Why was the Investment and Securities Tribunal (IST) established when we have courts of competent jurisdiction in the country?
The capital market is a time-sensitive business, and it’s not the kind of industry where you want any activity regulated by a system that causes delays. For example, if there are disputes, and you take them to regular courts, there will be delays. By the time the case is resolved, time would have erased the importance of the issue.
The government saw the need for a specialized court to handle capital market cases expeditiously. That was why the government set up a committee to reform the finance industry, known as the Defeat Committee. The committee made far-reaching recommendations, particularly regarding capital markets.
One of those recommendations was to set up a specialized court to resolve capital market disputes. The unique aspect of this court is that any dispute brought before it must be resolved within three months. This is distinct from regular courts, where cases can drag on for 12 years or more. The IST must resolve the substantive case within three months, after addressing all preliminaries.
That’s how the IST came about. It is a specialized court dealing with investment and securities disputes arising from the investment and securities sector of the economy.
During your tenure, were there instances where the timeline had to be extended due to the complexity of the case?
Never. Speaking specifically for myself, all the cases I presided over, we always adhered to the three-month timeline. To the best of my knowledge, none of my colleagues have ever exceeded three months either.
What happens if a matter cannot be resolved amicably within the timeframe?
If you’re talking about amicable resolution, that’s a different matter. When a case comes before us, we encourage settlement, so we don’t necessarily need to go through the entire litigation process. In fact, the tribunal’s procedure rules encourage amicable settlement.
If both parties express interest in settling, we give them time. We might give them a month or two to resolve the issue outside of court. If they settle, we adopt it as the court’s judgment. But if they’re unable to settle within the period we grant, we immediately proceed with the case.

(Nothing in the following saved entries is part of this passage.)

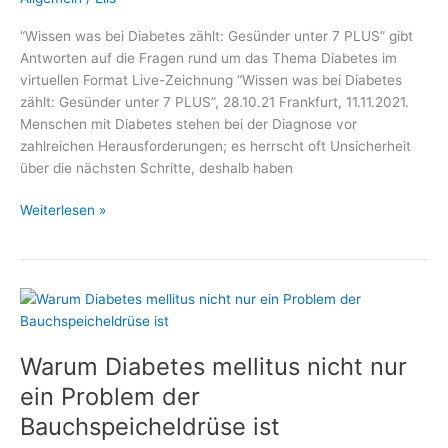
“Wissen was bei Diabetes zählt: Gesünder unter 7 PLUS” gibt
Antworten auf die Fragen rund um das Thema Diabetes im
virtuellen Format Live-Zeichnung “Wissen was bei Diabetes
zählt: Gesünder unter 7 PLUS”, 28.10.21 Frankfurt, 11.11.2021.
Menschen mit Diabetes stehen bei der Diagnose vor
zahlreichen Herausforderungen; es herrscht oft Unsicherheit
über die nächsten Schritte, deshalb haben
Vor
Weiterlesen »
dem
Weltdiabetestag:
–
Medizin
und
Gesundheit,
Warum Diabetes mellitus nicht nur
Fachmediziner
und
ein Problem der
Wellness
Bauchspeicheldrüse ist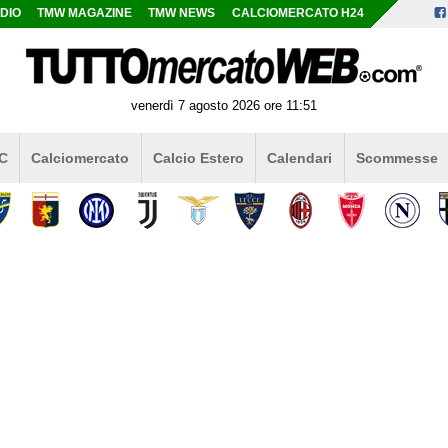
DIO
TMW MAGAZINE
TMW NEWS
CALCIOMERCATO H24
venerdì 7 agosto 2026 ore 11:51
 C
Calciomercato
Calcio Estero
Calendari
Scommesse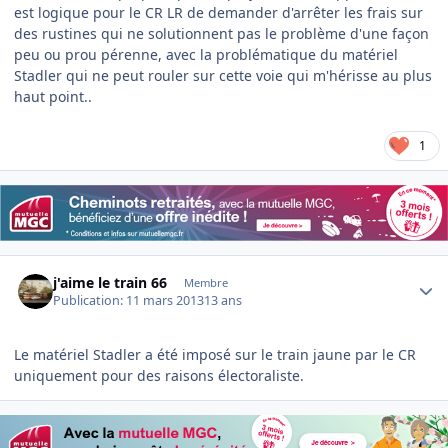
est logique pour le CR LR de demander d'arrêter les frais sur
des rustines qui ne solutionnent pas le problème d'une façon
peu ou prou pérenne, avec la problématique du matériel
Stadler qui ne peut rouler sur cette voie qui m'hérisse au plus
haut point..
1
Author stats
j'aime le train 66
Membre
Publication:
11 mars 2013
13 ans
Le matériel Stadler a été imposé sur le train jaune par le CR
uniquement pour des raisons électoraliste.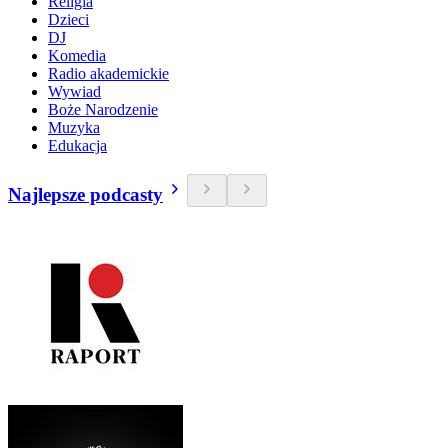
Religia
Dzieci
DJ
Komedia
Radio akademickie
Wywiad
Boże Narodzenie
Muzyka
Edukacja
Najlepsze podcasty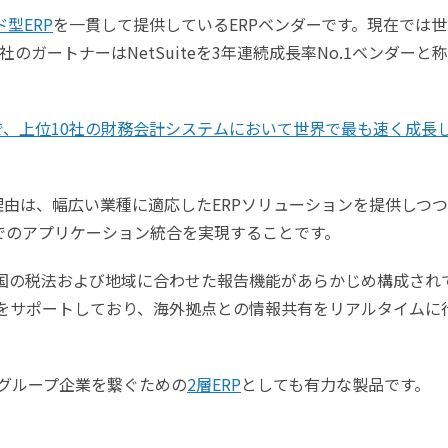
型ERP
を一貫して提供しているERPベンダーです。現在では世
ガートナーはNetSuiteを3年連続成長率No.1ベンダーと
調査で、上位10社の財務会計システムにおいて世界で最も速く成長
れる理由は、幅広い業種に適応したERPソリューションを提供しつつ
世界規模でのアプリケーション統合を実現することです。
ヵ国を超える国の税法および地域に合わせた報告機能があらかじめ構成され
言語をサポートしており、海外拠点との情報共有をリアルタイムに
とグループ企業を繋ぐための
2層ERP
としても有力な製品です。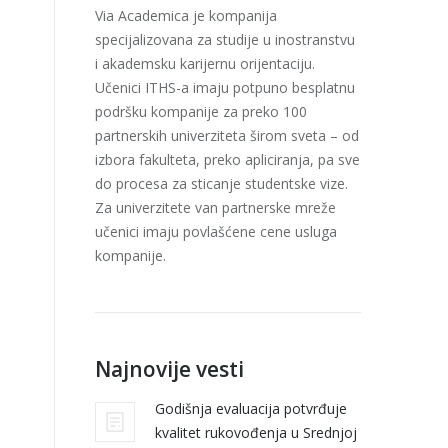
Via Academica je kompanija
specijalizovana za studije u inostranstvu
i akademsku karijernu orijentaciju.
Učenici ITHS-a imaju potpuno besplatnu
podršku kompanije za preko 100
partnerskih univerziteta širom sveta – od
izbora fakulteta, preko apliciranja, pa sve
do procesa za sticanje studentske vize.
Za univerzitete van partnerske mreže
učenici imaju povlašćene cene usluga
kompanije.
Najnovije vesti
Godišnja evaluacija potvrđuje
kvalitet rukovođenja u Srednjoj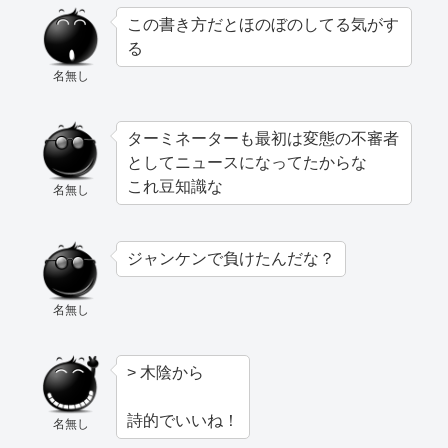
この書き方だとほのぼのしてる気がす
る
名無し
ターミネーターも最初は変態の不審者
としてニュースになってたからな
これ豆知識な
名無し
ジャンケンで負けたんだな？
名無し
> 木陰から
詩的でいいね！
名無し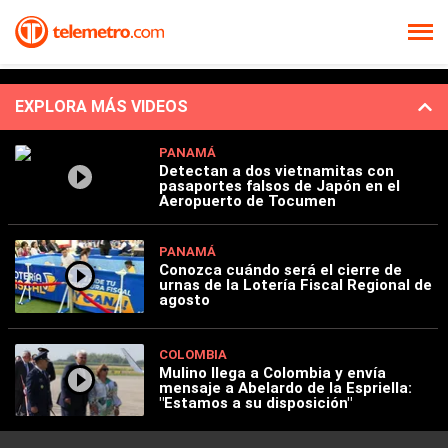
EXPLORA MÁS VIDEOS
PANAMÁ
Detectan a dos vietnamitas con
pasaportes falsos de Japón en el
Aeropuerto de Tocumen
PANAMÁ
Conozca cuándo será el cierre de
urnas de la Lotería Fiscal Regional de
agosto
COLOMBIA
Mulino llega a Colombia y envía
mensaje a Abelardo de la Espriella:
"Estamos a su disposición"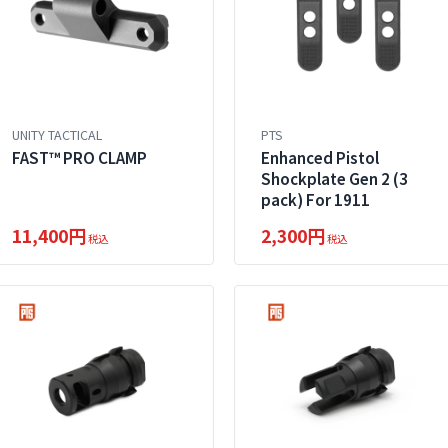
UNITY TACTICAL
PTS
FAST™ PRO CLAMP
Enhanced Pistol
Shockplate Gen 2 (3
pack) For 1911
11,400円
2,300円
税込
税込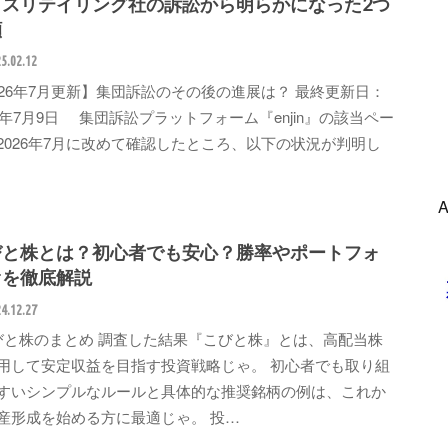
ロスリテイリング社の訴訟から明らかになった2つ
顔
5.02.12
026年7月更新】集団訴訟のその後の進展は？ 最終更新日：
26年7月9日 集団訴訟プラットフォーム『enjin』の該当ペー
2026年7月に改めて確認したところ、以下の状況が判明し
びと株とは？初心者でも安心？勝率やポートフォ
オを徹底解説
4.12.27
と株のまとめ 調査した結果『こびと株』とは、高配当株
用して安定収益を目指す投資戦略じゃ。 初心者でも取り組
すいシンプルなルールと具体的な推奨銘柄の例は、これか
産形成を始める方に最適じゃ。 投…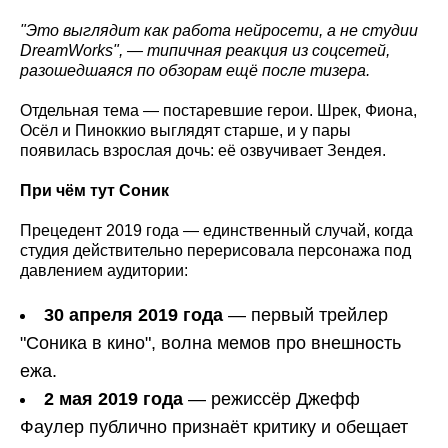
"Это выглядит как работа нейросети, а не студии
DreamWorks
", — типичная реакция из соцсетей,
разошедшаяся по обзорам ещё после тизера.
Отдельная тема — постаревшие герои. Шрек, Фиона,
Осёл и Пиноккио выглядят старше, и у пары
появилась взрослая дочь: её озвучивает Зендея.
При чём тут Соник
Прецедент 2019 года — единственный случай, когда
студия действительно перерисовала персонажа под
давлением аудитории:
30 апреля 2019 года
— первый трейлер
"Соника в кино", волна мемов про внешность
ежа.
2 мая 2019 года
— режиссёр Джефф
Фаулер публично признаёт критику и обещает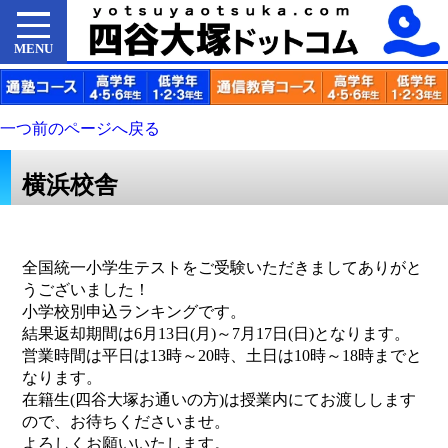
MENU
一つ前のページへ戻る
横浜校舎
全国統一小学生テストをご受験いただきましてありがと
うございました！
小学校別申込ランキングです。
結果返却期間は6月13日(月)～7月17日(日)となります。
営業時間は平日は13時～20時、土日は10時～18時までと
なります。
在籍生(四谷大塚お通いの方)は授業内にてお渡しします
ので、お待ちくださいませ。
よろしくお願いいたします。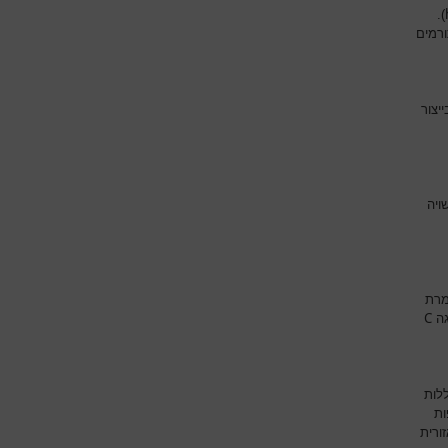
).
ורמים
יצור
ויה
מרת
C
גה
לות
ות
ורית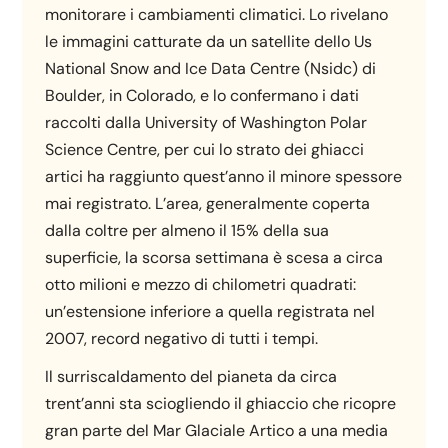
monitorare i cambiamenti climatici. Lo rivelano
le immagini catturate da un satellite dello Us
National Snow and Ice Data Centre (Nsidc) di
Boulder, in Colorado, e lo confermano i dati
raccolti dalla University of Washington Polar
Science Centre, per cui lo strato dei ghiacci
artici ha raggiunto quest’anno il minore spessore
mai registrato. L’area, generalmente coperta
dalla coltre per almeno il 15% della sua
superficie, la scorsa settimana è scesa a circa
otto milioni e mezzo di chilometri quadrati:
un’estensione inferiore a quella registrata nel
2007, record negativo di tutti i tempi.
Il surriscaldamento del pianeta da circa
trent’anni sta sciogliendo il ghiaccio che ricopre
gran parte del Mar Glaciale Artico a una media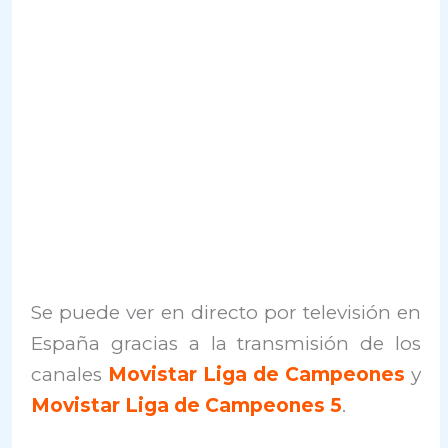
Se puede ver en directo por televisión en
España gracias a la transmisión de los
canales
Movistar Liga de Campeones
y
Movistar Liga de Campeones 5
.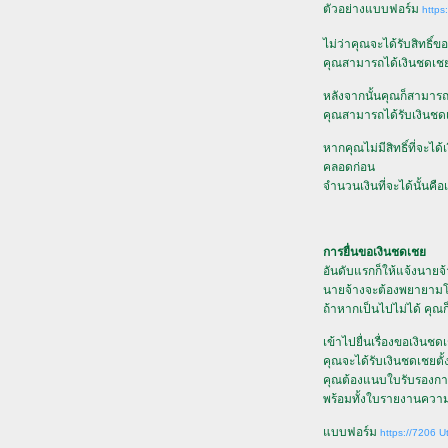
ตัวอย่างแบบฟอร์ม
https
ไม่ว่าคุณจะได้รับสิทธิ์
คุณสามารถได้เงินชดเช
หลังจากนั้นคุณก็สามาร
คุณสามารถได้รับเงินชด
หากคุณไม่มีสิทธิ์ที่จะ
คลอดก่อน
จำนวนเงินที่จะได้นั้นคือ
การยื่นขอเงินชดเช
อันดับแรกก็ให้แจ้งนา
นายจ้างจะต้องพยายามโ
ถ้าหากเป็นไปไม่ได้ คุณ
เข้าไปยื่นเรื่องขอเงินช
คุณจะได้รับเงินชดเชยตั้งแ
คุณต้องแนบใบรับรองการ
พร้อมทั้งใบรายงานควา
บบฟอร์ม
https://7206 U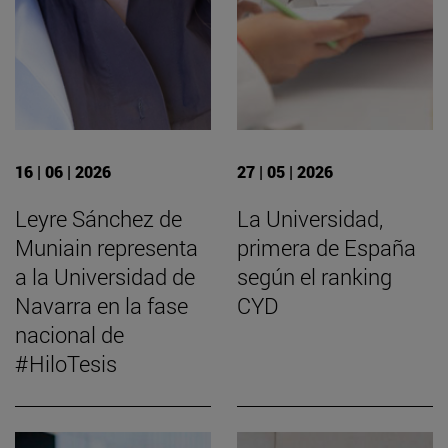
16 | 06 | 2026
27 | 05 | 2026
Leyre Sánchez de
La Universidad,
Muniain representa
primera de España
a la Universidad de
según el ranking
Navarra en la fase
CYD
nacional de
#HiloTesis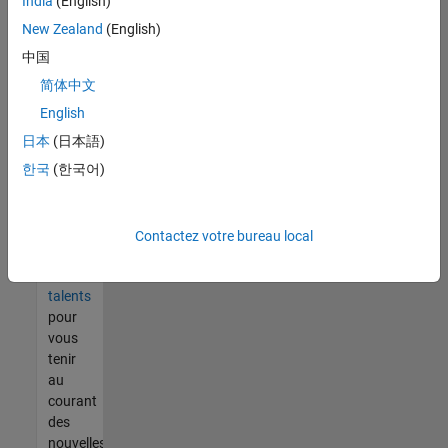
India
(English)
tout
vous
New Zealand
(English)
ne
中国
trouvez
简体中文
pas
d'offre
English
qui
日本
(日本語)
corresponde
한국
(한국어)
à vos
qualifications,
rejoignez
notre
Contactez votre bureau local
réseau
de
talents
pour
vous
tenir
au
courant
des
nouvelles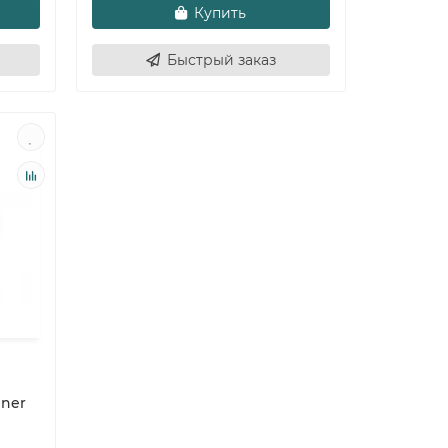
Купить
Быстрый заказ
nner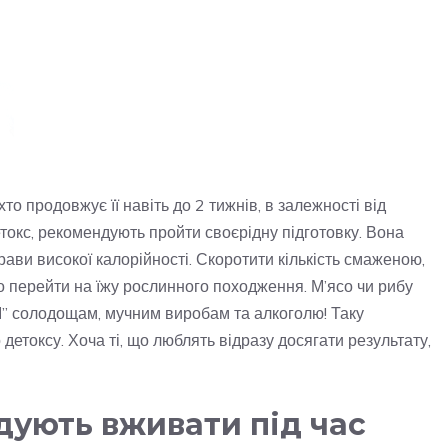
то продовжує її навіть до 2 тижнів, в залежності від
токс, рекомендують пройти своєрідну підготовку. Вона
рави високої калорійності. Скоротити кількість смаженою,
бно перейти на їжу рослинного походження. М’ясо чи рибу
НІ” солодощам, мучним виробам та алкоголю! Таку
детоксу. Хоча ті, що люблять відразу досягати результату,
дують вживати під час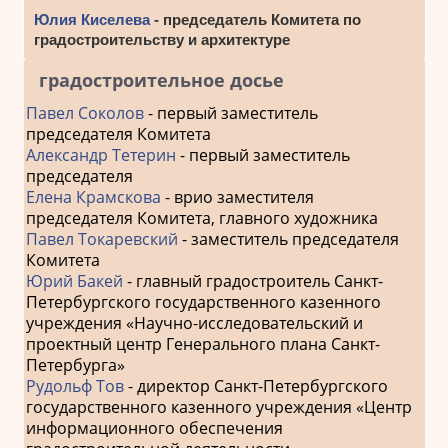
Юлия Киселева
- председатель Комитета по
градостроительству и архитектуре
градостроительное досье
Павел Соколов
- первый заместитель
председателя Комитета
Александр Тетерин
- первый заместитель
председателя
Елена Крамскова
- врио заместителя
председателя Комитета, главного художника
Павел Токаревский
- заместитель председателя
Комитета
Юрий Бакей
- главный градостроитель Санкт-
Петербургского государственного казенного
учреждения «Научно-исследовательский и
проектный центр Генерального плана Санкт-
Петербурга»
Рудольф Тов
- директор Санкт-Петербургского
государственного казенного учреждения «Центр
информационного обеспечения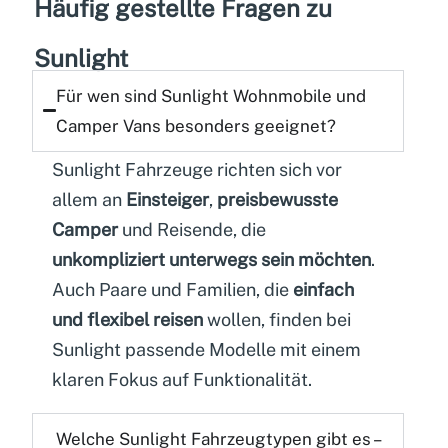
Häufig gestellte Fragen zu
Sunlight
Für wen sind
Sunlight Wohnmobile
und
Camper Vans
besonders geeignet?
Sunlight Fahrzeuge richten sich vor
allem an
Einsteiger
,
preisbewusste
Camper
und Reisende, die
unkompliziert unterwegs sein möchten
.
Auch Paare und Familien, die
einfach
und flexibel reisen
wollen, finden bei
Sunlight passende Modelle mit einem
klaren Fokus auf Funktionalität.
Welche Sunlight
Fahrzeugtypen
gibt es –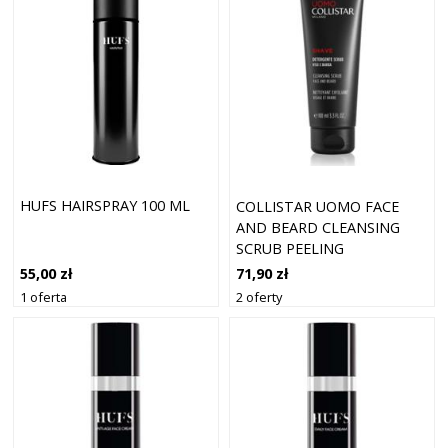
HUFS HAIRSPRAY 100 ML
COLLISTAR UOMO FACE
AND BEARD CLEANSING
SCRUB PEELING
OCZYSZCZAJĄCY
55,00 zł
71,90 zł
PRZYGOTOWUJĄCY SKÓRĘ
1 oferta
2 oferty
DO GOLENIA 100 ML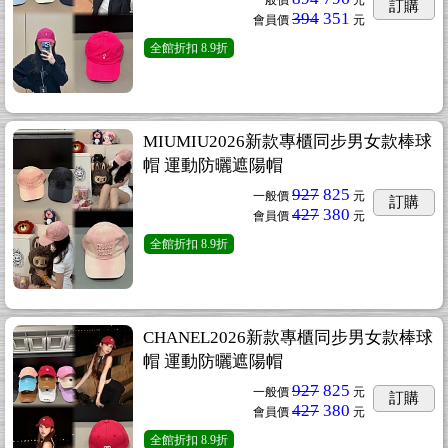
一般價
元
訂購
394
351
會員價
元
全館折扣
8.9折
MIUMIU2026新款專櫃同步男女款棒球
帽 運動防曬遮陽帽
927
825
一般價
元
訂購
427
380
會員價
元
全館折扣
8.9折
CHANEL2026新款專櫃同步男女款棒球
帽 運動防曬遮陽帽
927
825
一般價
元
訂購
427
380
會員價
元
全館折扣
8.9折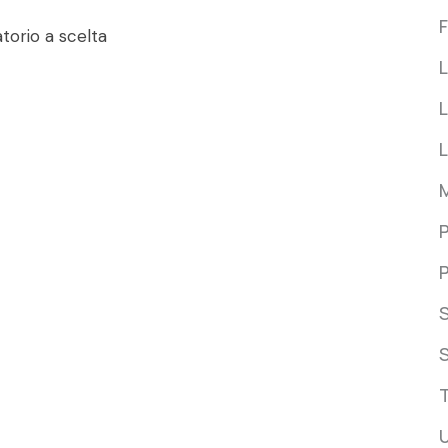
F
torio a scelta
L
L
P
P
S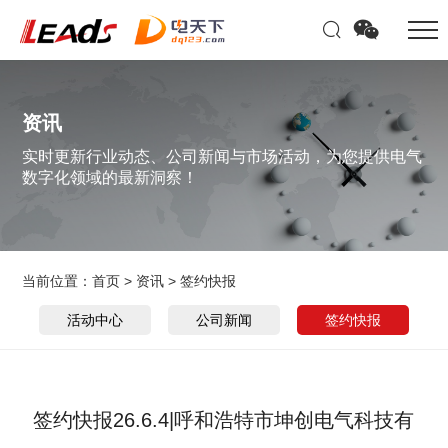
资讯
实时更新行业动态、公司新闻与市场活动，为您提供电气
数字化领域的最新洞察！
当前位置：
首页
>
资讯
>
签约快报
活动中心
公司新闻
签约快报
签约快报26.6.4|呼和浩特市坤创电气科技有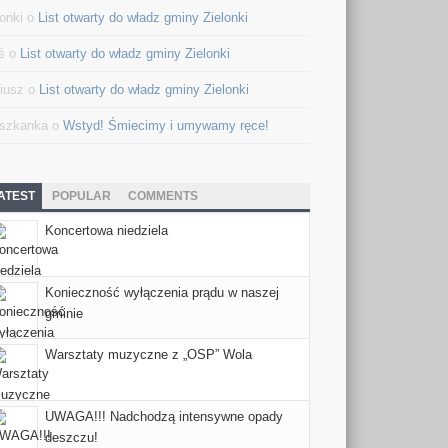
lonki o
List otwarty do władz gminy Zielonki
ś o
List otwarty do władz gminy Zielonki
iusz o
List otwarty do władz gminy Zielonki
szkanka o
Wstyd! Śmiecimy i umywamy ręce!
ATEST
POPULAR
COMMENTS
Koncertowa niedziela
Konieczność wyłączenia prądu w naszej
gminie
Warsztaty muzyczne z „OSP” Wola
UWAGA!!! Nadchodzą intensywne opady
deszczu!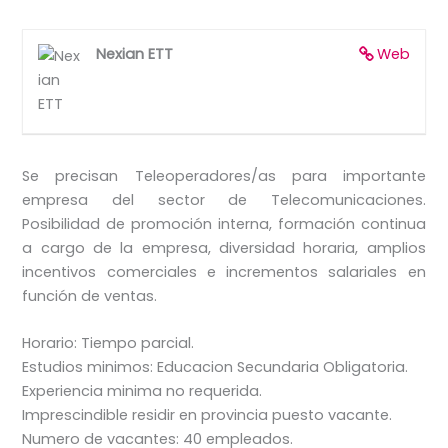
Nexian ETT
Web
Se precisan Teleoperadores/as para importante
empresa del sector de Telecomunicaciones.
Posibilidad de promoción interna, formación continua
a cargo de la empresa, diversidad horaria, amplios
incentivos comerciales e incrementos salariales en
función de ventas.
Horario: Tiempo parcial.
Estudios minimos: Educacion Secundaria Obligatoria.
Experiencia minima no requerida.
Imprescindible residir en provincia puesto vacante.
Numero de vacantes: 40 empleados.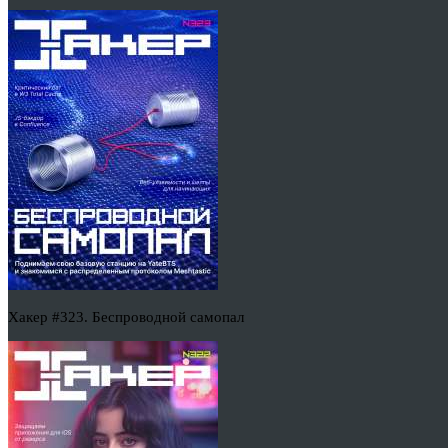
Хакер #323. Беспроводной самопал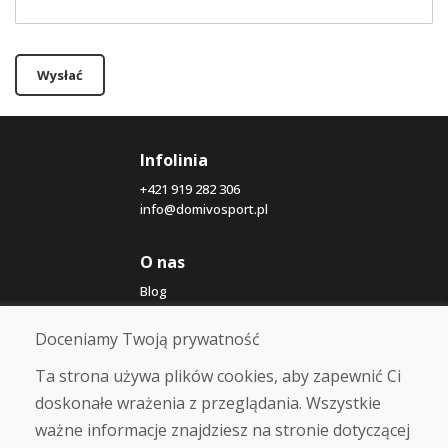
Wysłać
Infolinia
+421 919 282 306
info@domivosport.pl
O nas
Blog
O nas
Sklep
Doceniamy Twoją prywatność
Kontakt
Ta strona używa plików cookies, aby zapewnić Ci
doskonałe wrażenia z przeglądania. Wszystkie
Zakup
ważne informacje znajdziesz na stronie dotyczącej
Sklep internetowy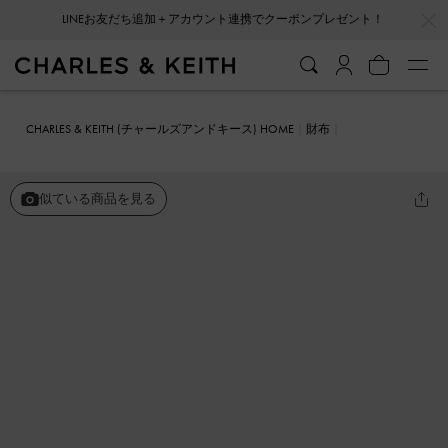
…
…
会員登録＋ニュースレター登録で10%OFFクーポンプレゼント！
CHARLES & KEITH (チャールズアンドキース) HOME
財布
カードホルダー
トップジップ スモールウォレット
似ている商品を見る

So, there’s no issue of adjournment. We start the definite hearing. We encourage settlements. For example, an investor may sue a stockbroker or a capital market operator, perhaps for default. Maybe the investor gave money to buy stock, but the stockbroker didn’t buy it, and perhaps the sum involved is around one million. The stockbroker might realize that it’s not worth wasting time, so we encourage them to go and settle. If they settle, they come to the court with their terms of settlement, and that’s the end of the matter. But if they’re not able to settle, then we begin to take evidence. If the stockbroker claims he has already paid or issued a check, we’ll then call for evidence to resolve the matter.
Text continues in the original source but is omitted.